◆ What the exercise asks
While you copy the lines below, skip the pictures and keep the rest exact.

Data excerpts
+--
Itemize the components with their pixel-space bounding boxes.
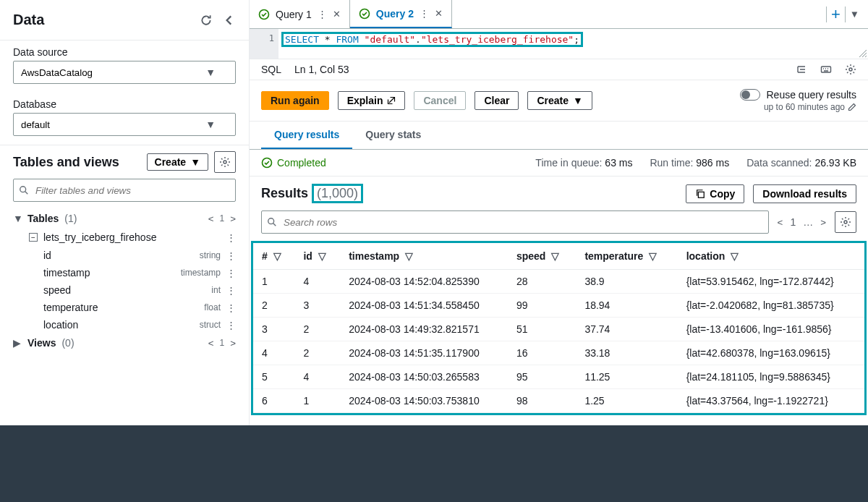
- editor-lang: SQL: [261, 64, 281, 75]
- column-item[interactable]: speedint⋮: [7, 281, 242, 299]
- table-row[interactable]: 612024-08-03 14:50:03.753810981.25{lat=4…: [253, 389, 864, 413]
- edit-icon[interactable]: [848, 103, 856, 111]
- views-count: (0): [61, 337, 74, 349]
- column-header[interactable]: speed ▽: [508, 242, 576, 270]
- column-header[interactable]: temperature ▽: [576, 242, 677, 270]
- column-header[interactable]: # ▽: [253, 242, 294, 270]
- more-vertical-icon[interactable]: ⋮: [318, 9, 327, 20]
- table-name[interactable]: lets_try_iceberg_firehose: [43, 231, 156, 243]
- data-source-select[interactable]: [13, 61, 236, 84]
- tab-query-results[interactable]: Query results: [261, 122, 352, 149]
- more-vertical-icon[interactable]: ⋮: [420, 8, 429, 19]
- data-scanned: 26.93 KB: [814, 157, 856, 169]
- svg-point-8: [268, 218, 274, 224]
- column-item[interactable]: idstring⋮: [7, 247, 242, 264]
- close-icon[interactable]: ✕: [333, 9, 341, 20]
- search-icon: [19, 185, 29, 195]
- cancel-button[interactable]: Cancel: [414, 91, 466, 110]
- more-vertical-icon[interactable]: ⋮: [226, 268, 236, 278]
- download-results-button[interactable]: Download results: [753, 184, 856, 203]
- table-settings-icon[interactable]: [835, 211, 856, 233]
- tab-query-stats[interactable]: Query stats: [352, 122, 434, 149]
- prev-page-icon[interactable]: <: [208, 213, 214, 224]
- column-item[interactable]: temperaturefloat⋮: [7, 299, 242, 316]
- results-title: Results: [261, 186, 308, 200]
- views-group-label[interactable]: Views: [27, 337, 56, 349]
- views-page: 1: [220, 338, 225, 348]
- footer-region: [0, 425, 868, 502]
- tab-query-2[interactable]: Query 2 ⋮ ✕: [350, 0, 452, 28]
- column-header[interactable]: location ▽: [678, 242, 864, 270]
- collapse-sidebar-icon[interactable]: [223, 14, 236, 27]
- table-row[interactable]: 142024-08-03 14:52:04.8253902838.9{lat=5…: [253, 270, 864, 294]
- more-vertical-icon[interactable]: ⋮: [226, 250, 236, 261]
- reuse-label: Reuse query results: [766, 89, 856, 101]
- caret-down-icon[interactable]: ▼: [13, 213, 22, 224]
- column-item[interactable]: timestamptimestamp⋮: [7, 264, 242, 281]
- more-vertical-icon[interactable]: ⋮: [226, 320, 236, 331]
- next-page-icon[interactable]: >: [230, 213, 236, 224]
- keyboard-icon[interactable]: [820, 64, 832, 75]
- tab-query-1[interactable]: Query 1 ⋮ ✕: [250, 0, 350, 28]
- filter-tables-input[interactable]: [13, 179, 236, 202]
- svg-point-1: [20, 187, 26, 192]
- caret-down-icon: ▼: [573, 95, 583, 106]
- table-row[interactable]: 322024-08-03 14:49:32.8215715137.74{lat=…: [253, 318, 864, 341]
- query-tabs: Query 1 ⋮ ✕ Query 2 ⋮ ✕ + ▼: [250, 0, 868, 29]
- caret-right-icon[interactable]: ▶: [13, 337, 22, 349]
- next-page-icon[interactable]: >: [230, 338, 236, 349]
- table-row[interactable]: 542024-08-03 14:50:03.2655839511.25{lat=…: [253, 365, 864, 389]
- search-rows-input[interactable]: [261, 210, 769, 234]
- check-circle-icon: [359, 8, 370, 20]
- check-circle-icon: [261, 157, 273, 169]
- sort-icon: ▽: [273, 250, 281, 262]
- next-page-icon[interactable]: >: [820, 217, 826, 228]
- clear-button[interactable]: Clear: [475, 91, 519, 110]
- add-tab-icon[interactable]: +: [831, 5, 841, 24]
- tables-page: 1: [220, 213, 225, 224]
- resize-handle-icon[interactable]: [858, 48, 867, 57]
- query-state: Completed: [277, 157, 326, 169]
- column-header[interactable]: timestamp ▽: [340, 242, 508, 270]
- run-again-button[interactable]: Run again: [261, 91, 329, 110]
- tables-group-label[interactable]: Tables: [27, 213, 59, 224]
- results-table: # ▽id ▽timestamp ▽speed ▽temperature ▽lo…: [253, 241, 864, 413]
- more-vertical-icon[interactable]: ⋮: [226, 302, 236, 313]
- close-icon[interactable]: ✕: [435, 8, 443, 19]
- search-icon: [267, 217, 277, 227]
- table-row[interactable]: 422024-08-03 14:51:35.1179001633.18{lat=…: [253, 341, 864, 365]
- check-circle-icon: [258, 9, 270, 20]
- copy-button[interactable]: Copy: [686, 184, 744, 203]
- sidebar-title: Data: [13, 12, 44, 28]
- tables-views-title: Tables and views: [13, 155, 119, 170]
- prev-page-icon[interactable]: <: [208, 338, 214, 349]
- sort-icon: ▽: [318, 250, 326, 262]
- table-row[interactable]: 232024-08-03 14:51:34.5584509918.94{lat=…: [253, 294, 864, 318]
- explain-button[interactable]: Explain: [338, 91, 406, 110]
- create-query-button[interactable]: Create ▼: [527, 91, 592, 110]
- expand-table-icon[interactable]: −: [29, 233, 38, 242]
- settings-icon[interactable]: [214, 151, 236, 173]
- caret-down-icon: ▼: [190, 156, 200, 168]
- more-vertical-icon[interactable]: ⋮: [226, 285, 236, 296]
- format-icon[interactable]: [796, 64, 807, 75]
- tab-menu-caret-icon[interactable]: ▼: [850, 9, 859, 20]
- refresh-icon[interactable]: [200, 14, 213, 27]
- column-header[interactable]: id ▽: [294, 242, 340, 270]
- svg-point-0: [224, 161, 226, 163]
- line-number: 1: [250, 33, 274, 43]
- svg-rect-7: [699, 192, 705, 197]
- tab-label: Query 2: [376, 8, 414, 20]
- column-item[interactable]: locationstruct⋮: [7, 316, 242, 333]
- more-vertical-icon[interactable]: ⋮: [226, 232, 236, 243]
- create-tv-button[interactable]: Create ▼: [147, 153, 208, 171]
- reuse-results-toggle[interactable]: [740, 89, 760, 101]
- reuse-sub: up to 60 minutes ago: [764, 102, 845, 112]
- sql-editor[interactable]: 1 SELECT * FROM "default"."lets_try_iceb…: [250, 29, 868, 59]
- results-count: (1,000): [312, 184, 363, 203]
- database-select[interactable]: [13, 113, 236, 136]
- editor-settings-icon[interactable]: [845, 64, 856, 75]
- prev-page-icon[interactable]: <: [778, 217, 783, 228]
- svg-rect-4: [822, 67, 831, 72]
- sort-icon: ▽: [731, 250, 739, 262]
+--
◆ Written solution
Itemize the components with their pixel-space bounding boxes.
- editor-lang: SQL: [261, 64, 281, 75]
- column-item[interactable]: speedint⋮: [7, 281, 242, 299]
- table-row[interactable]: 612024-08-03 14:50:03.753810981.25{lat=4…: [253, 389, 864, 413]
- edit-icon[interactable]: [848, 103, 856, 111]
- views-count: (0): [61, 337, 74, 349]
- column-header[interactable]: speed ▽: [508, 242, 576, 270]
- column-header[interactable]: temperature ▽: [576, 242, 677, 270]
- column-header[interactable]: # ▽: [253, 242, 294, 270]
- more-vertical-icon[interactable]: ⋮: [318, 9, 327, 20]
- table-name[interactable]: lets_try_iceberg_firehose: [43, 231, 156, 243]
- data-source-select[interactable]: [13, 61, 236, 84]
- tab-query-results[interactable]: Query results: [261, 122, 352, 149]
- more-vertical-icon[interactable]: ⋮: [420, 8, 429, 19]
- data-scanned: 26.93 KB: [814, 157, 856, 169]
- svg-point-8: [268, 218, 274, 224]
- column-item[interactable]: idstring⋮: [7, 247, 242, 264]
- close-icon[interactable]: ✕: [333, 9, 341, 20]
- search-icon: [19, 185, 29, 195]
- cancel-button[interactable]: Cancel: [414, 91, 466, 110]
- more-vertical-icon[interactable]: ⋮: [226, 268, 236, 278]
- download-results-button[interactable]: Download results: [753, 184, 856, 203]
- table-settings-icon[interactable]: [835, 211, 856, 233]
- tab-query-stats[interactable]: Query stats: [352, 122, 434, 149]
- prev-page-icon[interactable]: <: [208, 213, 214, 224]
- column-item[interactable]: temperaturefloat⋮: [7, 299, 242, 316]
- results-title: Results: [261, 186, 308, 200]
- views-group-label[interactable]: Views: [27, 337, 56, 349]
- views-page: 1: [220, 338, 225, 348]
- footer-region: [0, 425, 868, 502]
- tab-query-2[interactable]: Query 2 ⋮ ✕: [350, 0, 452, 28]
- column-header[interactable]: location ▽: [678, 242, 864, 270]
- collapse-sidebar-icon[interactable]: [223, 14, 236, 27]
- table-row[interactable]: 142024-08-03 14:52:04.8253902838.9{lat=5…: [253, 270, 864, 294]
- more-vertical-icon[interactable]: ⋮: [226, 250, 236, 261]
- reuse-label: Reuse query results: [766, 89, 856, 101]
- caret-down-icon[interactable]: ▼: [13, 213, 22, 224]
- column-item[interactable]: timestamptimestamp⋮: [7, 264, 242, 281]
- more-vertical-icon[interactable]: ⋮: [226, 320, 236, 331]
- next-page-icon[interactable]: >: [230, 213, 236, 224]
- keyboard-icon[interactable]: [820, 64, 832, 75]
- tab-query-1[interactable]: Query 1 ⋮ ✕: [250, 0, 350, 28]
- filter-tables-input[interactable]: [13, 179, 236, 202]
- svg-point-1: [20, 187, 26, 192]
- caret-down-icon: ▼: [573, 95, 583, 106]
- table-row[interactable]: 322024-08-03 14:49:32.8215715137.74{lat=…: [253, 318, 864, 341]
- query-tabs: Query 1 ⋮ ✕ Query 2 ⋮ ✕ + ▼: [250, 0, 868, 29]
- caret-right-icon[interactable]: ▶: [13, 337, 22, 349]
- next-page-icon[interactable]: >: [230, 338, 236, 349]
- table-row[interactable]: 542024-08-03 14:50:03.2655839511.25{lat=…: [253, 365, 864, 389]
- search-rows-input[interactable]: [261, 210, 769, 234]
- check-circle-icon: [359, 8, 370, 20]
- check-circle-icon: [261, 157, 273, 169]
- sort-icon: ▽: [273, 250, 281, 262]
- next-page-icon[interactable]: >: [820, 217, 826, 228]
- clear-button[interactable]: Clear: [475, 91, 519, 110]
- add-tab-icon[interactable]: +: [831, 5, 841, 24]
- tables-page: 1: [220, 213, 225, 224]
- resize-handle-icon[interactable]: [858, 48, 867, 57]
- query-state: Completed: [277, 157, 326, 169]
- column-header[interactable]: timestamp ▽: [340, 242, 508, 270]
- run-again-button[interactable]: Run again: [261, 91, 329, 110]
- tables-group-label[interactable]: Tables: [27, 213, 59, 224]
- results-table: # ▽id ▽timestamp ▽speed ▽temperature ▽lo…: [253, 241, 864, 413]
- more-vertical-icon[interactable]: ⋮: [226, 302, 236, 313]
- close-icon[interactable]: ✕: [435, 8, 443, 19]
- search-icon: [267, 217, 277, 227]
- table-row[interactable]: 422024-08-03 14:51:35.1179001633.18{lat=…: [253, 341, 864, 365]
- check-circle-icon: [258, 9, 270, 20]
- copy-button[interactable]: Copy: [686, 184, 744, 203]
- sidebar-title: Data: [13, 12, 44, 28]
- tables-views-title: Tables and views: [13, 155, 119, 170]
- prev-page-icon[interactable]: <: [208, 338, 214, 349]
- sort-icon: ▽: [318, 250, 326, 262]
- table-row[interactable]: 232024-08-03 14:51:34.5584509918.94{lat=…: [253, 294, 864, 318]
- explain-button[interactable]: Explain: [338, 91, 406, 110]
- create-query-button[interactable]: Create ▼: [527, 91, 592, 110]
- expand-table-icon[interactable]: −: [29, 233, 38, 242]
- settings-icon[interactable]: [214, 151, 236, 173]
- caret-down-icon: ▼: [190, 156, 200, 168]
- more-vertical-icon[interactable]: ⋮: [226, 285, 236, 296]
- format-icon[interactable]: [796, 64, 807, 75]
- tab-menu-caret-icon[interactable]: ▼: [850, 9, 859, 20]
- refresh-icon[interactable]: [200, 14, 213, 27]
- column-header[interactable]: id ▽: [294, 242, 340, 270]
- svg-point-0: [224, 161, 226, 163]
- line-number: 1: [250, 33, 274, 43]
- svg-rect-7: [699, 192, 705, 197]
- tab-label: Query 2: [376, 8, 414, 20]
- column-item[interactable]: locationstruct⋮: [7, 316, 242, 333]
- more-vertical-icon[interactable]: ⋮: [226, 232, 236, 243]
- create-tv-button[interactable]: Create ▼: [147, 153, 208, 171]
- reuse-results-toggle[interactable]: [740, 89, 760, 101]
- reuse-sub: up to 60 minutes ago: [764, 102, 845, 112]
- sql-editor[interactable]: 1 SELECT * FROM "default"."lets_try_iceb…: [250, 29, 868, 59]
- results-count: (1,000): [312, 184, 363, 203]
- database-select[interactable]: [13, 113, 236, 136]
- editor-settings-icon[interactable]: [845, 64, 856, 75]
- prev-page-icon[interactable]: <: [778, 217, 783, 228]
- svg-rect-4: [822, 67, 831, 72]
- sort-icon: ▽: [731, 250, 739, 262]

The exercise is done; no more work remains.